*** Block opens ***
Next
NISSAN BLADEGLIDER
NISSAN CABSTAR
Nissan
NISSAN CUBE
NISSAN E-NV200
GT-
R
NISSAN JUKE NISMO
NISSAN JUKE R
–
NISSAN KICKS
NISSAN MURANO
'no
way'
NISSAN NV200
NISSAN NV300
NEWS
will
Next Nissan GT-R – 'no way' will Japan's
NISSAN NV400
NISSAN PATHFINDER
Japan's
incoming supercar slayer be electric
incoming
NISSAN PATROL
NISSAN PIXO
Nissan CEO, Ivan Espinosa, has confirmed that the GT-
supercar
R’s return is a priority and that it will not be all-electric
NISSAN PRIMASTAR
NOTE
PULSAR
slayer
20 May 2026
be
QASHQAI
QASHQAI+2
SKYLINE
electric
*** Block closes ***
*** Block opens ***
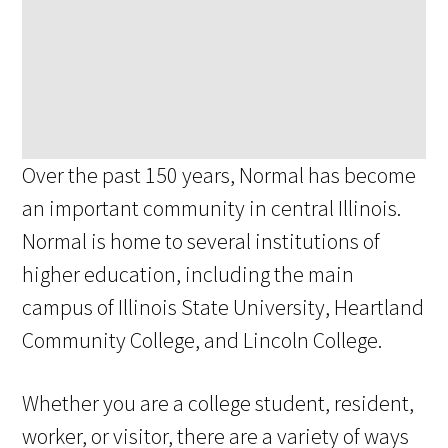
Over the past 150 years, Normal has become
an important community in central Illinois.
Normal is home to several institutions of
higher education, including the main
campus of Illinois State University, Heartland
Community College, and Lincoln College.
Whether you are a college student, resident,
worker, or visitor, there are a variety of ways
*** Block closes ***
*** Block opens ***
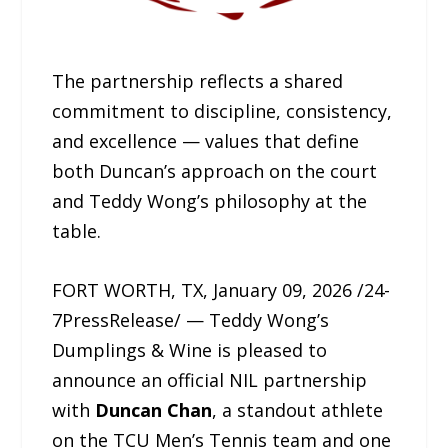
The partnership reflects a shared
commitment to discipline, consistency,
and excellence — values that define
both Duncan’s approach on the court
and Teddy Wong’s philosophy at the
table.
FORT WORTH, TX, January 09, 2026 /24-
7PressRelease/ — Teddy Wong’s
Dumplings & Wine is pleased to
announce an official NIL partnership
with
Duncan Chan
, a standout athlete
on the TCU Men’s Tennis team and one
*** Block closes ***
:: PROBLEM REQUIREMENTS ::
State how many lines of the entries include the string "Teddy", with nothing besides the number.

:: ANSWER TO THE PROBLEM ::
2